O que é o risco sacado?
O risco sacado é uma operação por meio da qual uma empresa compradora solicita a um banco que antecipe o pagamento de seus fornecedores. Quando o prazo acordado chega, a empresa paga o banco, com juros. Essa prática é amplamente usada para dar fôlego ao fluxo de caixa tanto de grandes companhias quanto de pequenos fornecedores.
A proposta inicial do governo previa que essas operações passariam a ser tributadas com uma alíquota fixa de 0,95% mais 0,0082% ao dia. Com o novo decreto, o governo recuou e manteve apenas a cobrança diária, além de reduzir a alíquota fixa para 0,38% para operações de crédito convencionais entre pessoas jurídicas. A expectativa oficial é que as mudanças tragam uma arrecadação extra entre R$ 6 bilhões e R$ 7 bilhões em 2025.

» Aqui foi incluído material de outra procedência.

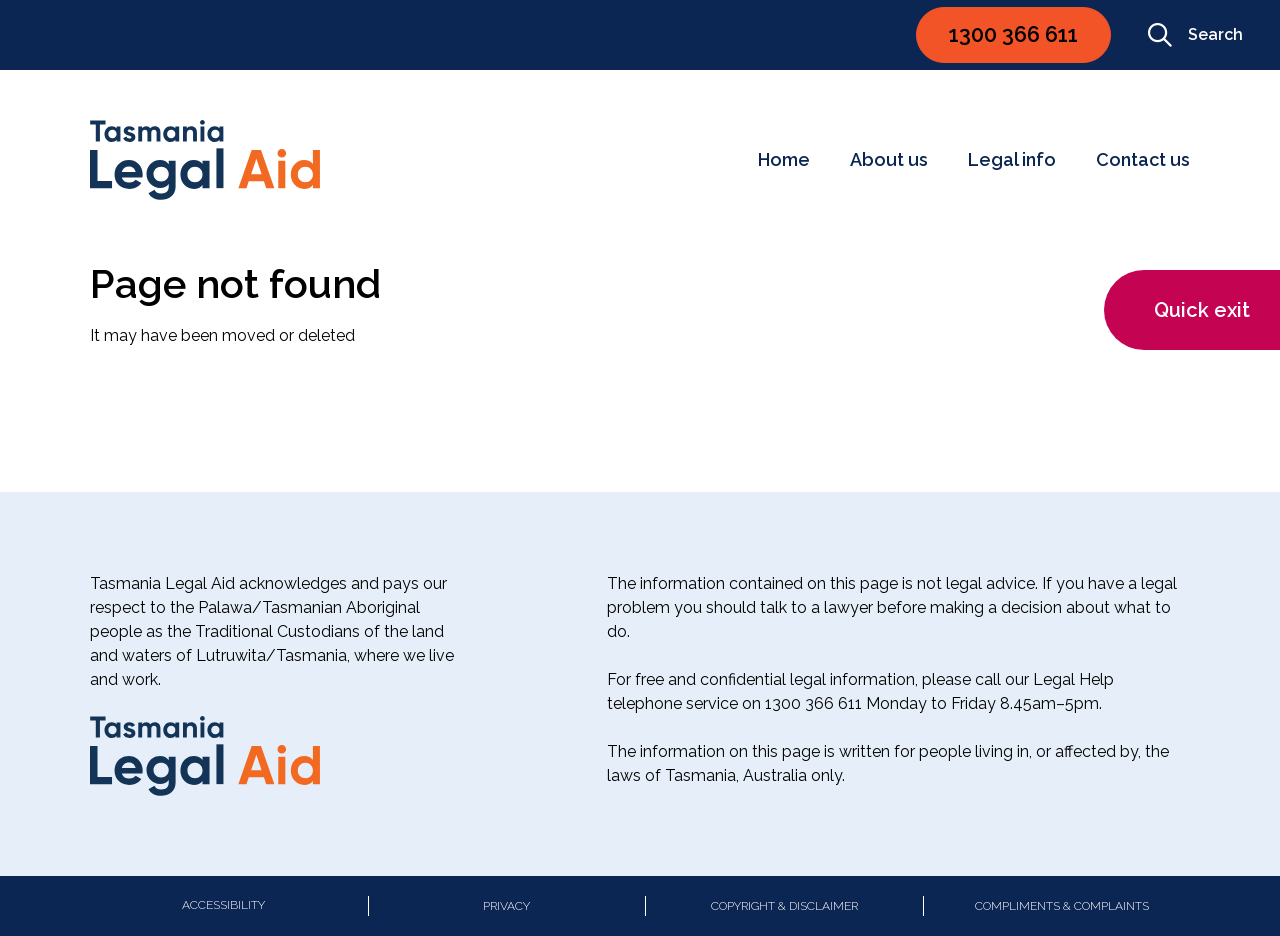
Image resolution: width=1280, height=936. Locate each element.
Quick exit (1202, 310)
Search (1195, 35)
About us (889, 159)
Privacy (506, 906)
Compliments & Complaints (1062, 906)
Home (784, 159)
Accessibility (223, 905)
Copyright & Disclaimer (784, 906)
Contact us (1143, 159)
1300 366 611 (1013, 34)
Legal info (1012, 159)
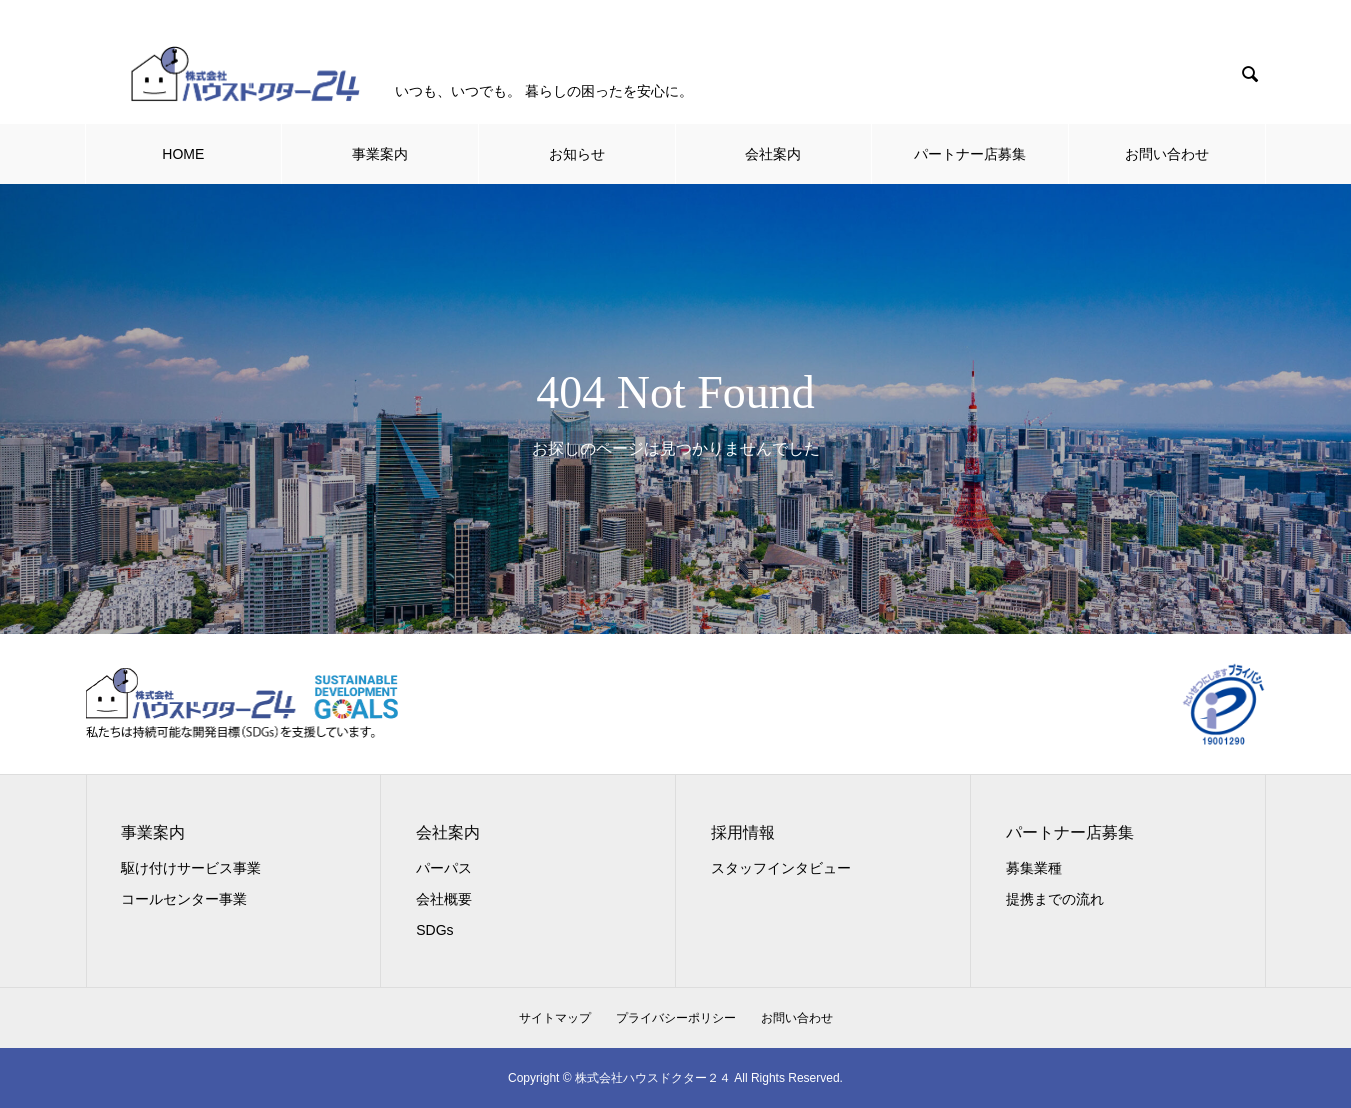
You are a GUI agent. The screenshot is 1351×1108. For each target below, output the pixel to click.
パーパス (444, 868)
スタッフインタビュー (781, 868)
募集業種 (1034, 868)
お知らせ (577, 154)
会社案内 (773, 154)
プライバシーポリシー (676, 1018)
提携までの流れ (1055, 899)
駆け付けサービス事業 (191, 868)
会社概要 (444, 899)
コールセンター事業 (184, 899)
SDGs (434, 930)
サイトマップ (555, 1018)
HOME (183, 154)
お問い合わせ (1167, 154)
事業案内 (380, 154)
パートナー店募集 (970, 154)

Empresas no centro do impacto
“Imagine uma empresa que vende produtos para o varejo e, em vez de esperar 90 dias para receber de seu cliente, antecipa esse valor com ajuda de uma instituição financeira, sendo que essas operações eram tratadas como comerciais e não financeiras e agora tendo uma incidência do IOF mudando tudo”, afirma Arthur Mendes Lobo, advogado do escritório Wambier, Yamasaki, Bevervanço & Lobo Advogados.
Segundo ele, o governo pode ter avançado além dos limites constitucionais ao alterar o conceito de operação de crédito por decreto, sem aprovação legislativa. “Em matéria tributária, só a lei pode criar ou ampliar hipóteses de incidência de tributos. O decreto pode ser questionado por violar a legalidade estrita e a segurança jurídica.”

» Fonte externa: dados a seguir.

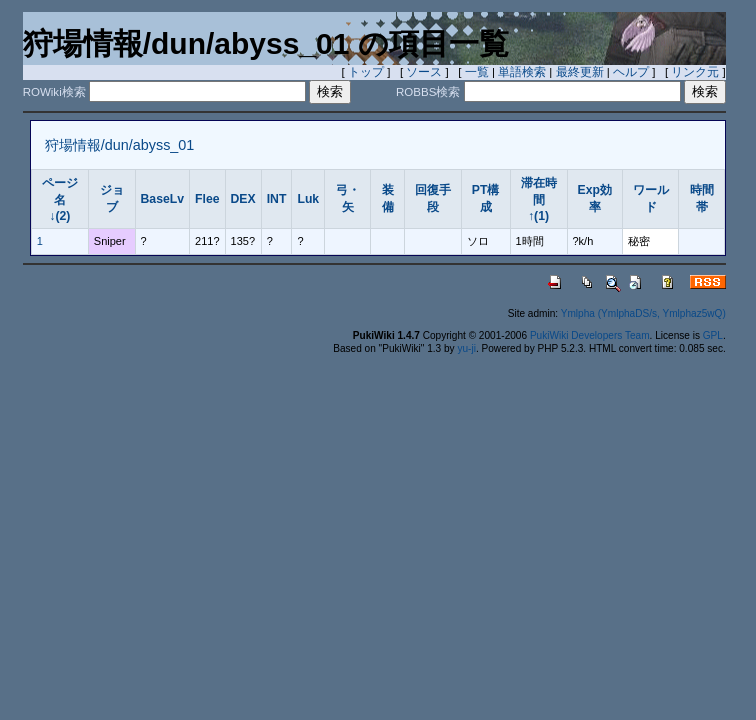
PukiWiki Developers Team (590, 335)
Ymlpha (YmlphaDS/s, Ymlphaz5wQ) (643, 313)
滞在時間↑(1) (539, 199)
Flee (207, 199)
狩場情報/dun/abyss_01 (120, 145)
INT (277, 199)
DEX (243, 199)
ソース (424, 72)
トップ (366, 72)
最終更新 (580, 72)
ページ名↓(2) (60, 199)
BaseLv (163, 199)
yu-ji (466, 348)
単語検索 (522, 72)
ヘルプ (631, 72)
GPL (713, 335)
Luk (308, 199)
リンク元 (695, 72)
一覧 (477, 72)
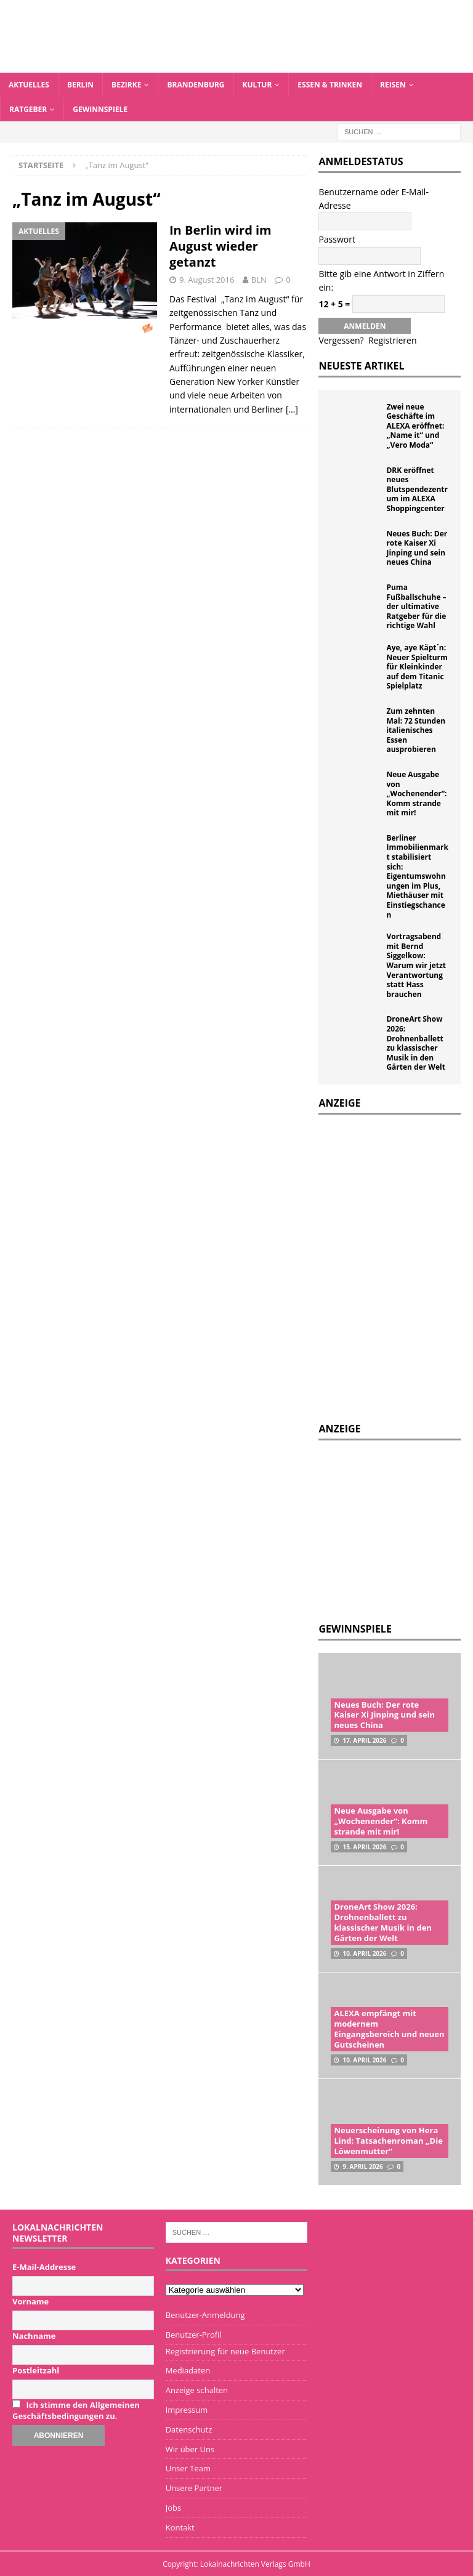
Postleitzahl (35, 2370)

Segundo Alamy Candido, tributarista e ex-juiz do Tribunal de Impostos e Taxas de São Paulo e sócio do escritório Cândido Martins e Cukier, o impacto maior dessa medida recai sobre as empresas, já que o risco sacado é amplamente utilizado no mercado corporativo. “Além disso, as empresas já vinham enfrentando resistência da Receita Federal, que vinha dificultando a compensação de créditos, mas agora assiste também a ampliação da tributação sobre operações essenciais para o dia a dia das companhias”, afirma.
Para João Eduardo Diamantino, tributarista do Diamantino Advogados Associados, a MP pode limitar também o acesso das empresas ao mercado de capitais. “Ao tributar papéis como LCA e CRA, antes isentos, e encarecer o risco sacado, a medida afasta investidores desses títulos, diminui a oferta de crédito e pressiona os juros. O resultado é um mercado mais dependente dos bancos”, diz.
Mercado insatisfeito e possível judicialização
Apesar da redução parcial da alíquota, o setor produtivo segue descontente. “O novo decreto elimina o custo fixo inicial de quase 1%, o que alivia o caixa das empresas. Mas o IOF diário permanece, o que ainda representa um aumento de custo sobre operações que antes não eram tributadas”, destaca Marcio Alabarce, sócio do Canedo, Costa, Pereira e Alabarce Advogados.
A possibilidade de judicialização é levantada também por Igor Nascimento Souza, tributarista do Souza Okawa. “O governo alega uma finalidade arrecadatória, mas o IOF é um imposto de natureza extrafiscal, que deveria servir para controlar a oferta de crédito ou o consumo, não para arrecadar. Além disso, operações sem coobrigação — quando a empresa que vende o recebível não mantém responsabilidade sobre o pagamento — não deveriam ser enquadradas como operações de crédito. O tema certamente será discutido nos tribunais.”
Perspectiva
O mercado aguarda os próximos passos do Congresso Nacional, que pode rejeitar ou modificar a Medida Provisória. Enquanto isso, empresas e entidades avaliam levar a disputa aos tribunais, defendendo que a antecipação de recebíveis sem coobrigação não configura operação de crédito e, portanto, não pode ser tributada pelo IOF.
O resultado desse embate pode moldar o custo de crédito para as empresas nos próximos anos, especialmente em setores com margens apertadas e grande volume de transações financiadas.